Through the 1930s, the US and Europe suffered economic depression. Along came the Second World War and everything changed. After the war, Europe was a basket case. The US, having undergone massive industrial development during the war, wanted to sustain industry. To do that, there had to be somebody to buy American goods. Americans alone could not suffice. Enter the Marshall Plan. Rebuild the economies of Europe and get a ready market in the bargain.
For Great Britain — Europe's greatest pre-war economy and the world's greatest pre-war military power — that was it, the sun set on the Empire. India won independence, Israel statehood, and so on.
We are now seeing the sun set on the American Empire. Precisely what the Niall Fergusons, the Kagans, the George Packers — the broad spectrum of war's idolators — saw as necessary confirmation of American imperial status has instead punctuated the American end. The developing recession, or depression, will be the full realization.
For what must happen for the US not only to recover economically but to regain its status? Americans must find good work, work that pays — something no American employer, in the brave new economics, wants to provide. And somebody needs to buy American stuff. But everybody's buying Chinese, or Asian, stuff.
The best we can hope for is that China and other developing superpowers see the need for the US to remain a solid purchaser.
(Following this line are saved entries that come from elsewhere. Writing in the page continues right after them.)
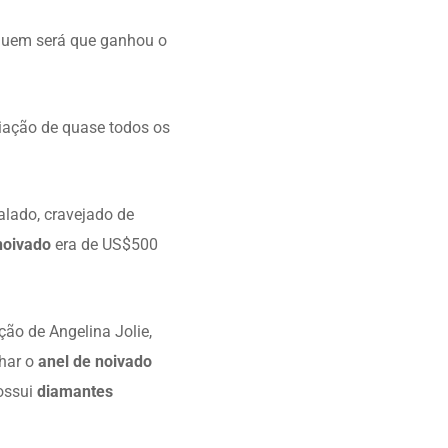
 Quem será que ganhou o
riação de quase todos os
alado, cravejado de
noivado
era de US$500
ção de Angelina Jolie,
nhar o
anel de noivado
ossui
diamantes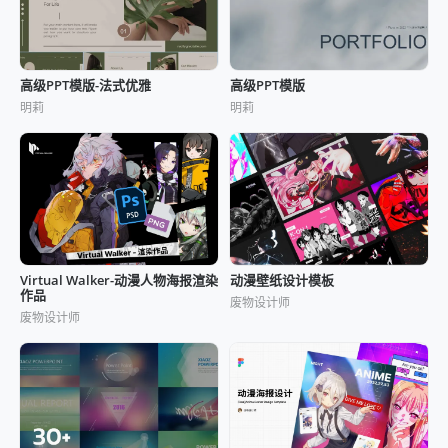
高级PPT模版
高级PPT模版-法式优雅
明莉
明莉
Virtual Walker-动漫人物海报渲染
动漫壁纸设计模板
作品
废物设计师
废物设计师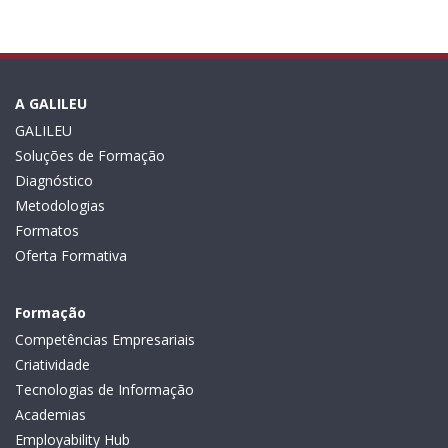
A GALILEU
GALILEU
Soluções de Formação
Diagnóstico
Metodologias
Formatos
Oferta Formativa
Formação
Competências Empresariais
Criatividade
Tecnologias de Informação
Academias
Employability Hub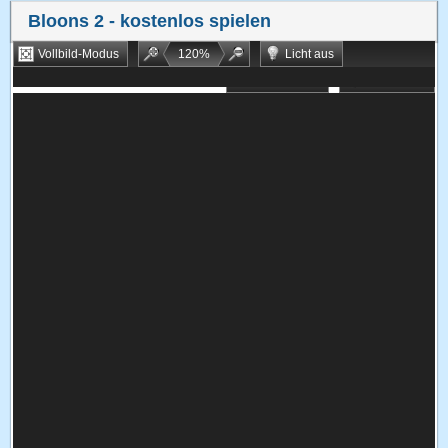
Bloons 2
- kostenlos spielen
Vollbild-Modus
120
%
Licht aus
Bookmarken
Zufallsspiel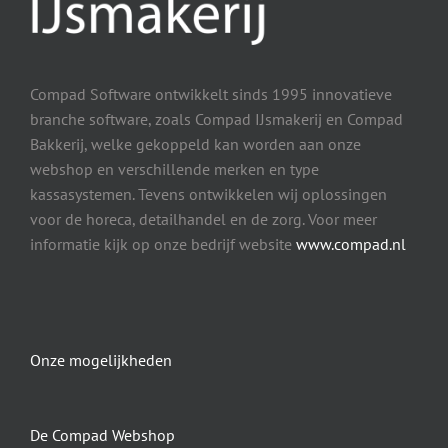
Compad Software ontwikkelt sinds 1995 innovatieve
branche software, zoals Compad IJsmakerij en Compad
Bakkerij, welke gekoppeld kan worden aan onze
webshop en verschillende merken en type
kassasystemen. Tevens ontwikkelen wij oplossingen
voor de horeca, detailhandel en de zorg. Voor meer
informatie kijk op onze bedrijf website
www.compad.nl
Onze mogelijkheden
De Compad Webshop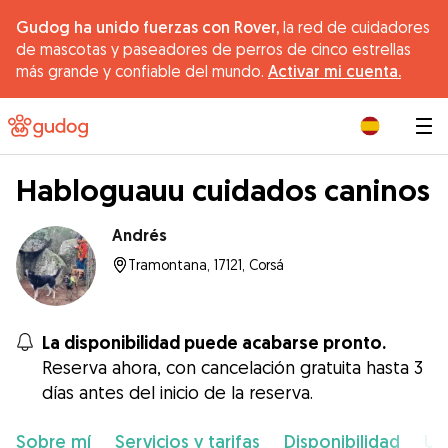
Gudog ha unido fuerzas con Rover,
la red de cuidadores
de mascotas y paseadores de perros de cinco estrellas
más grande y confiable del mundo.
Activar mi cuenta.
|
Habloguauu cuidados caninos
Andrés
Tramontana, 17121, Corsá
La disponibilidad puede acabarse pronto.
Reserva ahora, con cancelación gratuita hasta 3
días antes del inicio de la reserva.
Sobre mí
Servicios y tarifas
Disponibilidad
Ub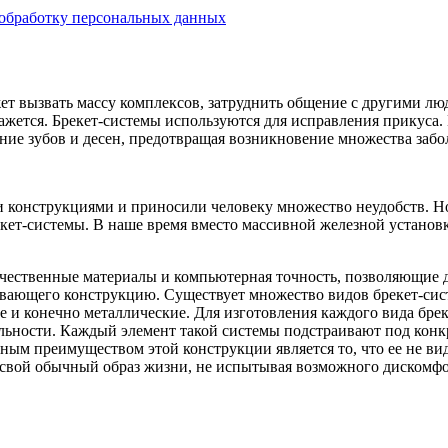
обработку персональных данных
ет вызвать массу комплексов, затруднить общение с другими лю
кажется. Брекет-системы используются для исправления прикуса
ние зубов и десен, предотвращая возникновение множества забо
 конструкциями и приносили человеку множество неудобств. Но 
екет-системы. В наше время вместо массивной железной установ
чественные материалы и компьютерная точность, позволяющие д
ивающего конструкцию. Существует множество видов брекет-сис
 и конечно металлические. Для изготовления каждого вида брек
льности. Каждый элемент такой системы подстраивают под конкр
ым преимуществом этой конструкции является то, что ее не вид
и свой обычный образ жизни, не испытывая возможного дискомф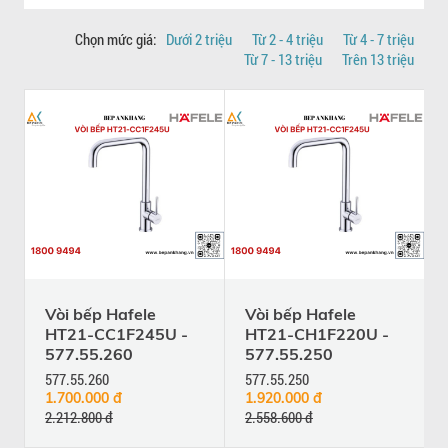
Chọn mức giá:
Dưới 2 triệu
Từ 2 - 4 triệu
Từ 4 - 7 triệu
Từ 7 - 13 triệu
Trên 13 triệu
Vòi bếp Hafele
Vòi bếp Hafele
HT21-CC1F245U -
HT21-CH1F220U -
577.55.260
577.55.250
577.55.260
577.55.250
1.700.000 đ
1.920.000 đ
2.212.800 đ
2.558.600 đ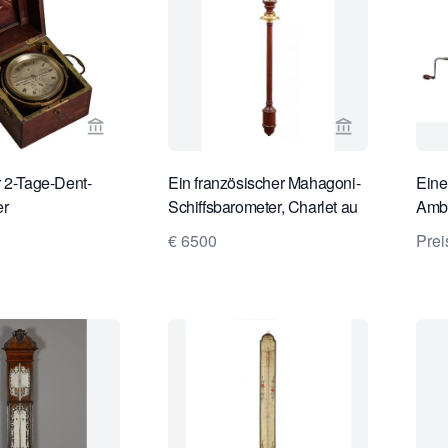
Verkaeuferseite von Toebosch Antiques ansehen
Verkaeufersei
 2-Tage-Dent-
Ein französischer Mahagoni-
Eine
er
Schiffsbarometer, Charlet au
Ambo
Havre, ca. 1820
mit 
€ 6500
Prei
1880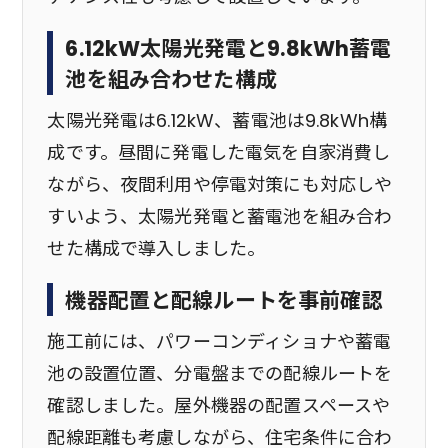
6.12kW太陽光発電と9.8kWh蓄電
池を組み合わせた構成
太陽光発電は6.12kW、蓄電池は9.8kWh構
成です。昼間に発電した電気を自家消費し
ながら、夜間利用や停電対策にも対応しや
すいよう、太陽光発電と蓄電池を組み合わ
せた構成で導入しました。
機器配置と配線ルートを事前確認
施工前には、パワーコンディショナや蓄電
池の設置位置、分電盤までの配線ルートを
確認しました。屋外機器の配置スペースや
配線距離も考慮しながら、住宅条件に合わ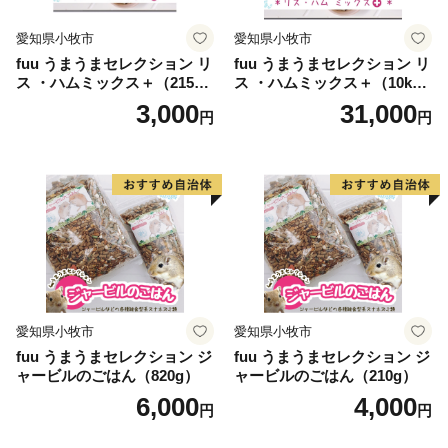
愛知県小牧市
愛知県小牧市
fuu うまうまセレクション リ
fuu うまうまセレクション リ
ス ・ハムミックス＋（215
ス ・ハムミックス＋（10k
g）
g）
3,000
31,000
円
円
愛知県小牧市
愛知県小牧市
fuu うまうまセレクション ジ
fuu うまうまセレクション ジ
ャービルのごはん（820g）
ャービルのごはん（210g）
6,000
4,000
円
円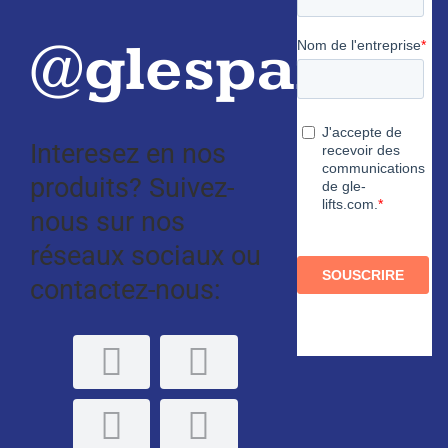
@glespain
Interesez en nos
produits? Suivez-
nous sur nos
réseaux sociaux ou
contactez-nous: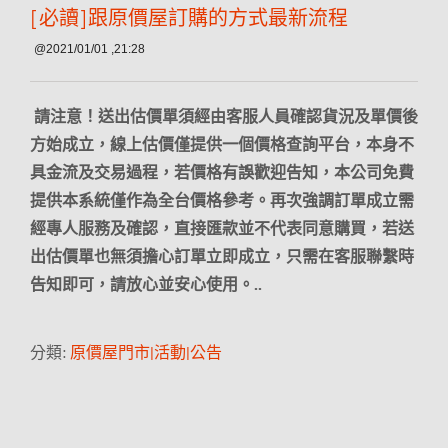
[必讀]跟原價屋訂購的方式最新流程
@2021/01/01 ,21:28
請注意！送出估價單須經由客服人員確認貨況及單價後
方始成立，線上估價僅提供一個價格查詢平台，本身不
具金流及交易過程，若價格有誤歡迎告知，本公司免費
提供本系統僅作為全台價格參考。再次強調訂單成立需
經專人服務及確認，直接匯款並不代表同意購買，若送
出估價單也無須擔心訂單立即成立，只需在客服聯繫時
告知即可，請放心並安心使用。..
分類:
原價屋門市|活動|公告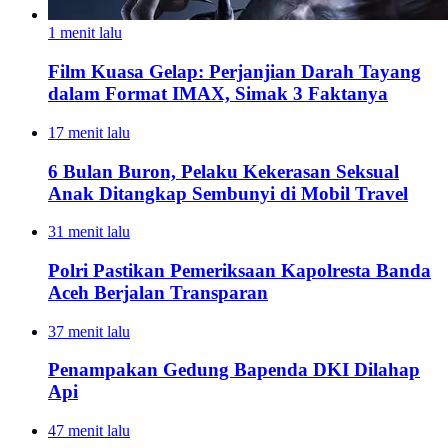
1 menit lalu
Film Kuasa Gelap: Perjanjian Darah Tayang
dalam Format IMAX, Simak 3 Faktanya
17 menit lalu
6 Bulan Buron, Pelaku Kekerasan Seksual
Anak Ditangkap Sembunyi di Mobil Travel
31 menit lalu
Polri Pastikan Pemeriksaan Kapolresta Banda
Aceh Berjalan Transparan
37 menit lalu
Penampakan Gedung Bapenda DKI Dilahap
Api
47 menit lalu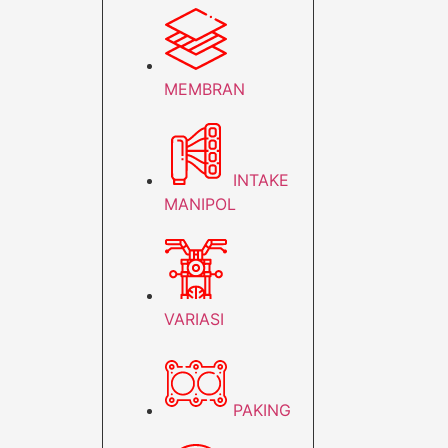
MEMBRAN
INTAKE
MANIPOL
VARIASI
PAKING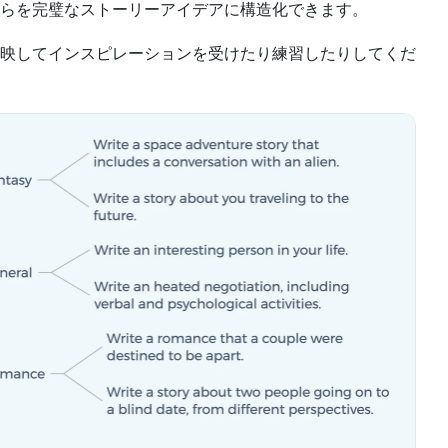
らを完璧なストーリーアイデアに構造化できます。
映してインスピレーションを受けたり練習したりしてくだ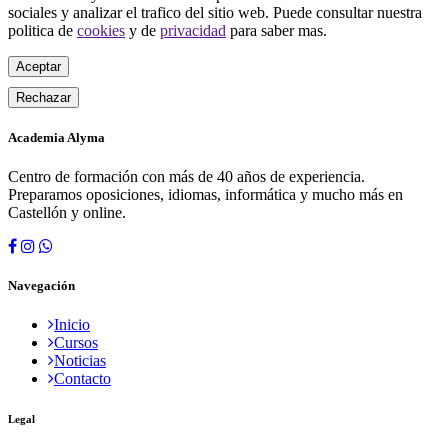
sociales y analizar el trafico del sitio web. Puede consultar nuestra
politica de
cookies
y de
privacidad
para saber mas.
Aceptar
Rechazar
Academia Alyma
Centro de formación con más de 40 años de experiencia.
Preparamos oposiciones, idiomas, informática y mucho más en
Castellón y online.
Navegación
Inicio
Cursos
Noticias
Contacto
Legal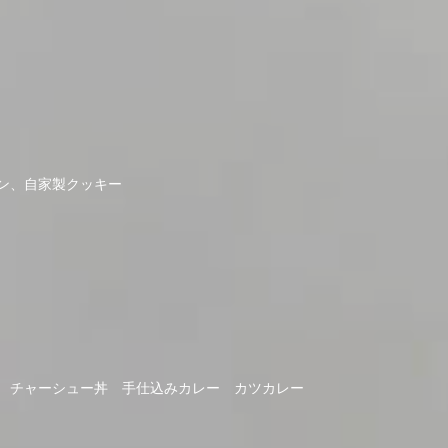
ン、自家製クッキー
 チャーシュー丼 手仕込みカレー カツカレー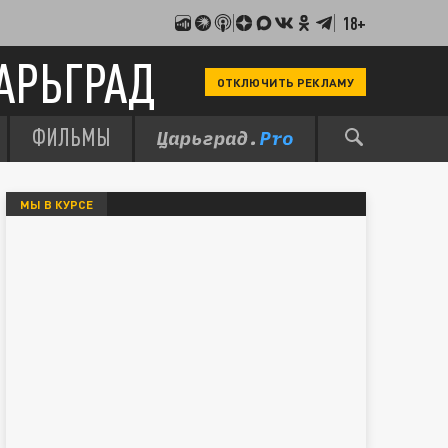
18+
АРЬГРАД
ОТКЛЮЧИТЬ РЕКЛАМУ
ФИЛЬМЫ
МЫ В КУРСЕ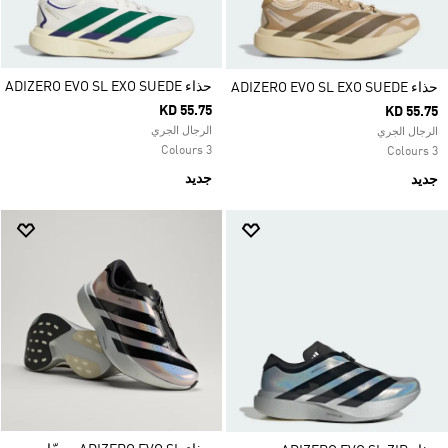
حذاء ADIZERO EVO SL EXO SUEDE
حذاء ADIZERO EVO SL EXO SUEDE
KD 55.75
KD 55.75
الرجال الجري
الرجال الجري
3 Colours
3 Colours
جديد
جديد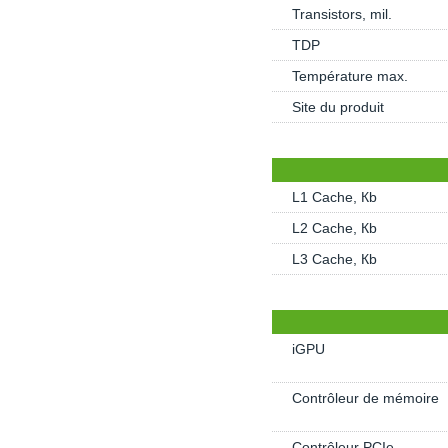
Transistors, mil.
TDP
Température max.
Site du produit
L1 Cache, Кb
L2 Cache, Кb
L3 Cache, Кb
iGPU
Contrôleur de mémoire
Contrôleur PCIe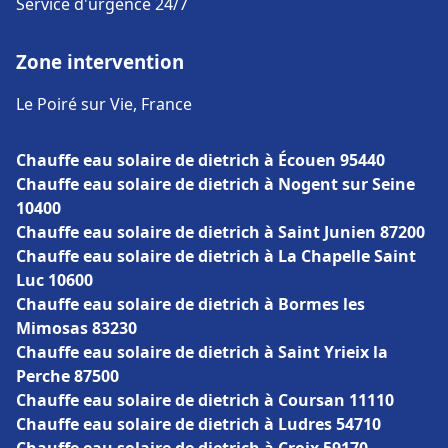
Service d'urgence 24/7
Zone intervention
Le Poiré sur Vie, France
Chauffe eau solaire de dietrich à Écouen 95440
Chauffe eau solaire de dietrich à Nogent sur Seine
10400
Chauffe eau solaire de dietrich à Saint Junien 87200
Chauffe eau solaire de dietrich à La Chapelle Saint
Luc 10600
Chauffe eau solaire de dietrich à Bormes les
Mimosas 83230
Chauffe eau solaire de dietrich à Saint Yrieix la
Perche 87500
Chauffe eau solaire de dietrich à Coursan 11110
Chauffe eau solaire de dietrich à Ludres 54710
But if those developing powers see better purchasing potential in other regions, then we might just fall by the wayside.
One way or another, I think we cannot hope for the economy of Germany or France or Israel, all of which greatly value education, industry, effort and keeping jobs at home for the sake of the people and the nation.
What we can hope for is Britain, at best. And probably not that. Whatever Obama believes, he will not risk the political blowback of a single-payer — a (horrors!) 'Socialist' medical system. He will not seriously cut military spending any more than Clinton did. We may see some modest improvement in education and research spending. But unlike Clinton's years, we are unlikely to see a brand new bubble in the next eight years to buoy us up as the tech/internet hysteria did through Clinton's terms.
The enormous pension systems which have invested in Wall Street pyramid schemes are now beginning their collapse. Hostile to invention and independent thought, the little giants of American industry — the big three automakers — are failing. And companies, desperate for We the People to buy buy buy, are still determined to lay us off at the nearest possible moment, still determined to cut our wages, to cut our benefits.
So the US becomes the second greatest instance of The Tragedy of the Commons. All, individually, advocate for others what they are unwilling to do themselves. And thus what all advocate (individually) fails to come to pass.
The US marches to replace Britain as the world's richest third world nation.